Work item » A faithful copy of the data below is required, leaving out every picture.

Records supplied »
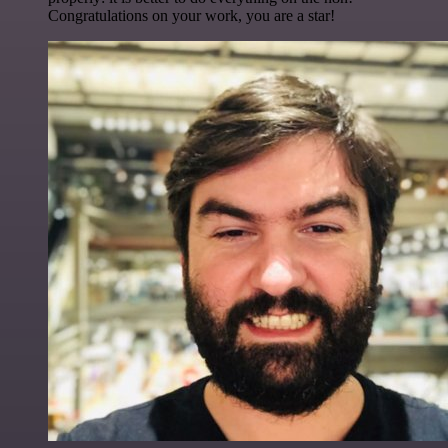
Congratulations on your work, you are a star!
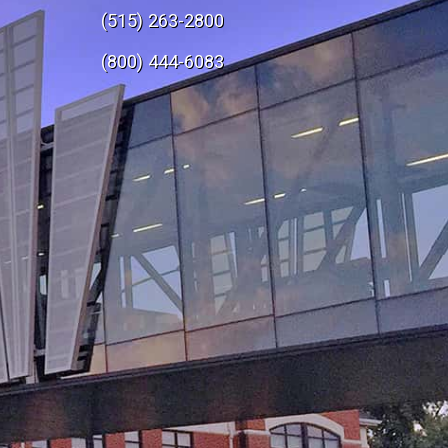
(515) 263-2800
e
(800) 444-6083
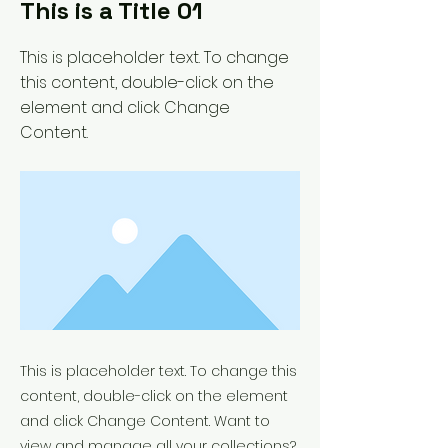
This is a Title 01
This is placeholder text. To change
this content, double-click on the
element and click Change
Content.
This is placeholder text. To change this
content, double-click on the element
and click Change Content. Want to
view and manage all your collections?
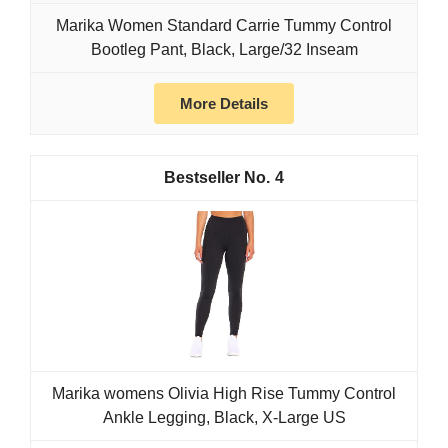
Marika Women Standard Carrie Tummy Control
Bootleg Pant, Black, Large/32 Inseam
More Details
4
Marika womens Olivia High Rise Tummy Control
Ankle Legging, Black, X-Large US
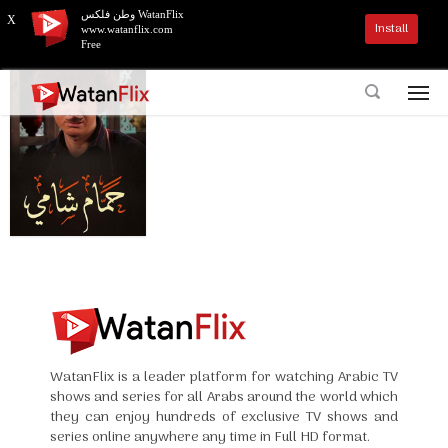
وطن فلكس WatanFlix
X
Install
www.watanflix.com
Free
WatanFlix is a leader platform for watching Arabic TV
shows and series for all Arabs around the world which
they can enjoy hundreds of exclusive TV shows and
series online anywhere any time in Full HD format.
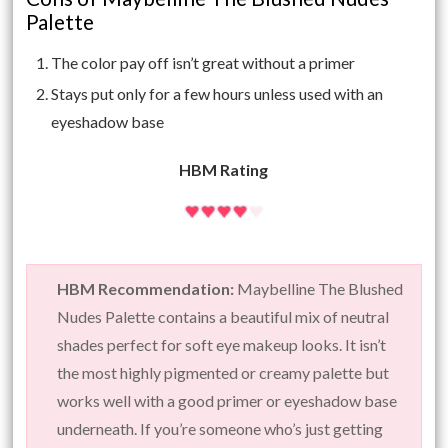
Palette
The color pay off isn’t great without a primer
Stays put only for a few hours unless used with an
eyeshadow base
HBM Rating
HBM Recommendation:
Maybelline The Blushed
Nudes Palette contains a beautiful mix of neutral
shades perfect for soft eye makeup looks. It isn’t
the most highly pigmented or creamy palette but
works well with a good primer or eyeshadow base
underneath. If you’re someone who’s just getting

Written solution »
Congratulations on your work, you are a star!
(515) 263-2800
e
(800) 444-6083
This is a Title 01
This is placeholder text. To change
this content, double-click on the
element and click Change
Content.
This is placeholder text. To change this
content, double-click on the element
and click Change Content. Want to
view and manage all your collections?
Marika Women Standard Carrie Tummy Control
Bootleg Pant, Black, Large/32 Inseam
More Details
4
Marika womens Olivia High Rise Tummy Control
Ankle Legging, Black, X-Large US
وطن فلكس WatanFlix
X
Install
www.watanflix.com
Free
WatanFlix is a leader platform for watching Arabic TV
shows and series for all Arabs around the world which
they can enjoy hundreds of exclusive TV shows and
series online anywhere any time in Full HD format.
Palette
The color pay off isn’t great without a primer
Stays put only for a few hours unless used with an
eyeshadow base
HBM Rating
HBM Recommendation:
Maybelline The Blushed
Nudes Palette contains a beautiful mix of neutral
shades perfect for soft eye makeup looks. It isn’t
the most highly pigmented or creamy palette but
works well with a good primer or eyeshadow base
underneath. If you’re someone who’s just getting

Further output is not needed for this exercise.